We have a very simple one-to-many relation. site and resolver tables. resolver has a foreign key for site_id.

We decided to remove the resolver table as it's not useful anymore. So we just simply did DROP TABLE resolver. However, we use 2ndQuadrant BDRv1 for async multi-multi replication and it has a bug.

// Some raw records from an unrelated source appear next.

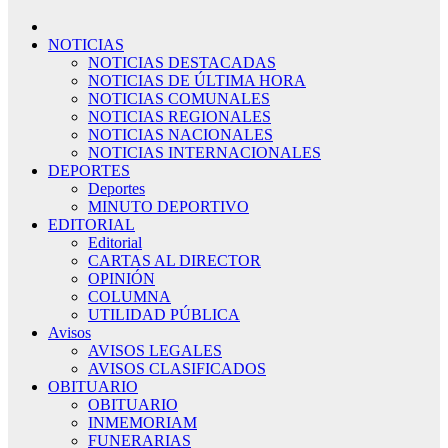
NOTICIAS
NOTICIAS DESTACADAS
NOTICIAS DE ÚLTIMA HORA
NOTICIAS COMUNALES
NOTICIAS REGIONALES
NOTICIAS NACIONALES
NOTICIAS INTERNACIONALES
DEPORTES
Deportes
MINUTO DEPORTIVO
EDITORIAL
Editorial
CARTAS AL DIRECTOR
OPINIÓN
COLUMNA
UTILIDAD PÚBLICA
Avisos
AVISOS LEGALES
AVISOS CLASIFICADOS
OBITUARIO
OBITUARIO
INMEMORIAM
FUNERARIAS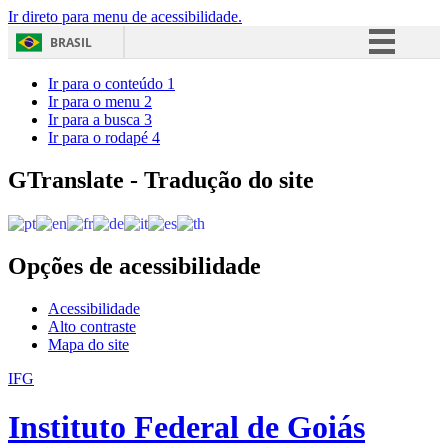
Ir direto para menu de acessibilidade.
BRASIL
Simplifique!
Ir para o conteúdo
1
Ir para o menu
2
Comunica BR
Ir para a busca
3
Ir para o rodapé
4
Participe
Acesso à informação
GTranslate - Tradução do site
Legislação
Canais
Opções de acessibilidade
Acessibilidade
Alto contraste
Mapa do site
IFG
Instituto Federal de Goiás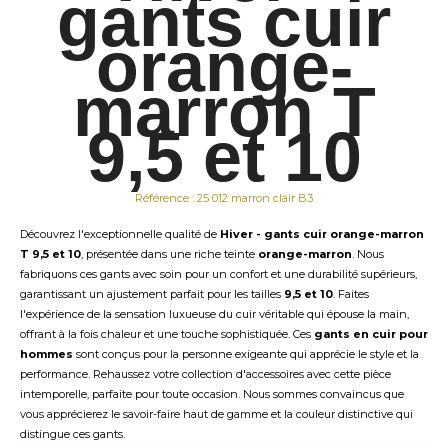
gants cuir
orange-
marron T
9,5 et 10
Référence : 25 012 marron clair B3
Découvrez l'exceptionnelle qualité de
Hiver - gants cuir orange-marron
T 9,5 et 10
, présentée dans une riche teinte
orange-marron
. Nous
fabriquons ces gants avec soin pour un confort et une durabilité supérieurs,
garantissant un ajustement parfait pour les tailles
9,5 et 10
. Faites
l'expérience de la sensation luxueuse du cuir véritable qui épouse la main,
offrant à la fois chaleur et une touche sophistiquée. Ces
gants en cuir pour
hommes
sont conçus pour la personne exigeante qui apprécie le style et la
performance. Rehaussez votre collection d'accessoires avec cette pièce
intemporelle, parfaite pour toute occasion. Nous sommes convaincus que
vous apprécierez le savoir-faire haut de gamme et la couleur distinctive qui
distingue ces gants.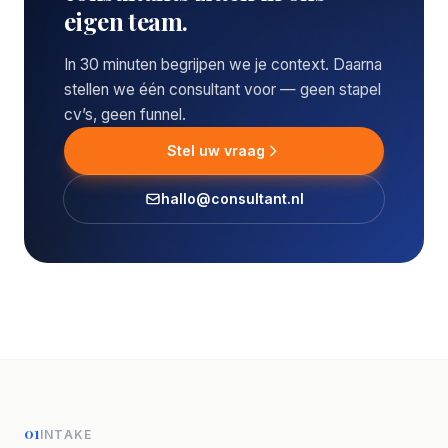
eigen team.
In 30 minuten begrijpen we je context. Daarna
stellen we één consultant voor — geen stapel
cv’s, geen funnel.
Stel uw vraag
hallo@consultant.nl
01
INTAKE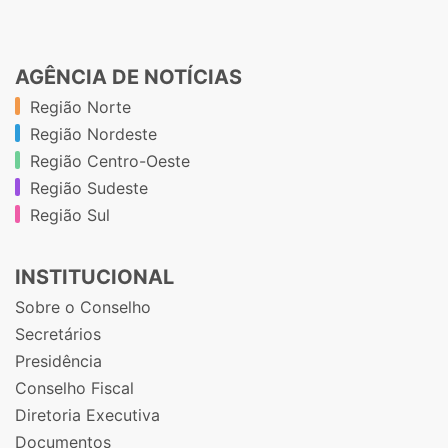
AGÊNCIA DE NOTÍCIAS
Região Norte
Região Nordeste
Região Centro-Oeste
Região Sudeste
Região Sul
INSTITUCIONAL
Sobre o Conselho
Secretários
Presidência
Conselho Fiscal
Diretoria Executiva
Documentos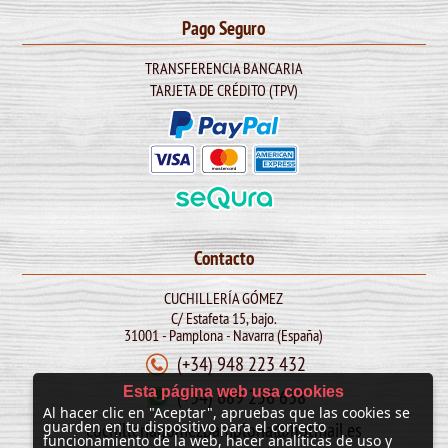
Pago Seguro
TRANSFERENCIA BANCARIA
TARJETA DE CRÉDITO (TPV)
Contacto
CUCHILLERÍA GÓMEZ
C/ Estafeta 15, bajo.
31001 - Pamplona - Navarra (España)
(+34) 948 223 432
Esta página web usa cookies
(+34) 689 256 638
Al hacer clic en "Aceptar", apruebas que las cookies se
cuchilleriagomezpamplona@hotmail.es
guarden en tu dispositivo para el correcto
funcionamiento de la web, hacer analíticas de uso y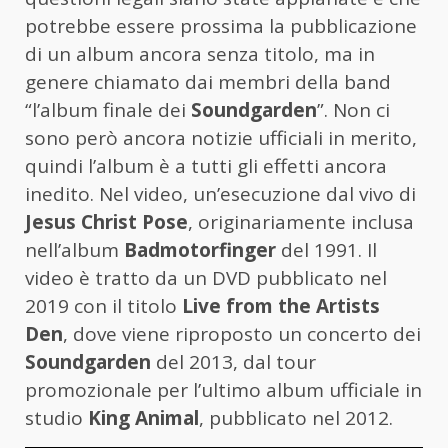
potrebbe essere prossima la pubblicazione
di un album ancora senza titolo, ma in
genere chiamato dai membri della band
“l’album finale dei
Soundgarden
”. Non ci
sono però ancora notizie ufficiali in merito,
quindi l’album è a tutti gli effetti ancora
inedito. Nel video, un’esecuzione dal vivo di
Jesus Christ Pose
, originariamente inclusa
nell’album
Badmotorfinger
del 1991. Il
video è tratto da un DVD pubblicato nel
2019 con il titolo
Live from the Artists
Den
, dove viene riproposto un concerto dei
Soundgarden
del 2013, dal tour
promozionale per l’ultimo album ufficiale in
studio
King Animal
, pubblicato nel 2012.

It doesn't cleanup the constraints properly when you do that. We actually noticed this before for another use case and dropped the foreign key and primary keys before dropping the table and it worked out great. This time we missed it and we have this corrupt state in the field.

It doesn't cause much trouble except when you try to DELETE the site (which is thankfully not a common scenario).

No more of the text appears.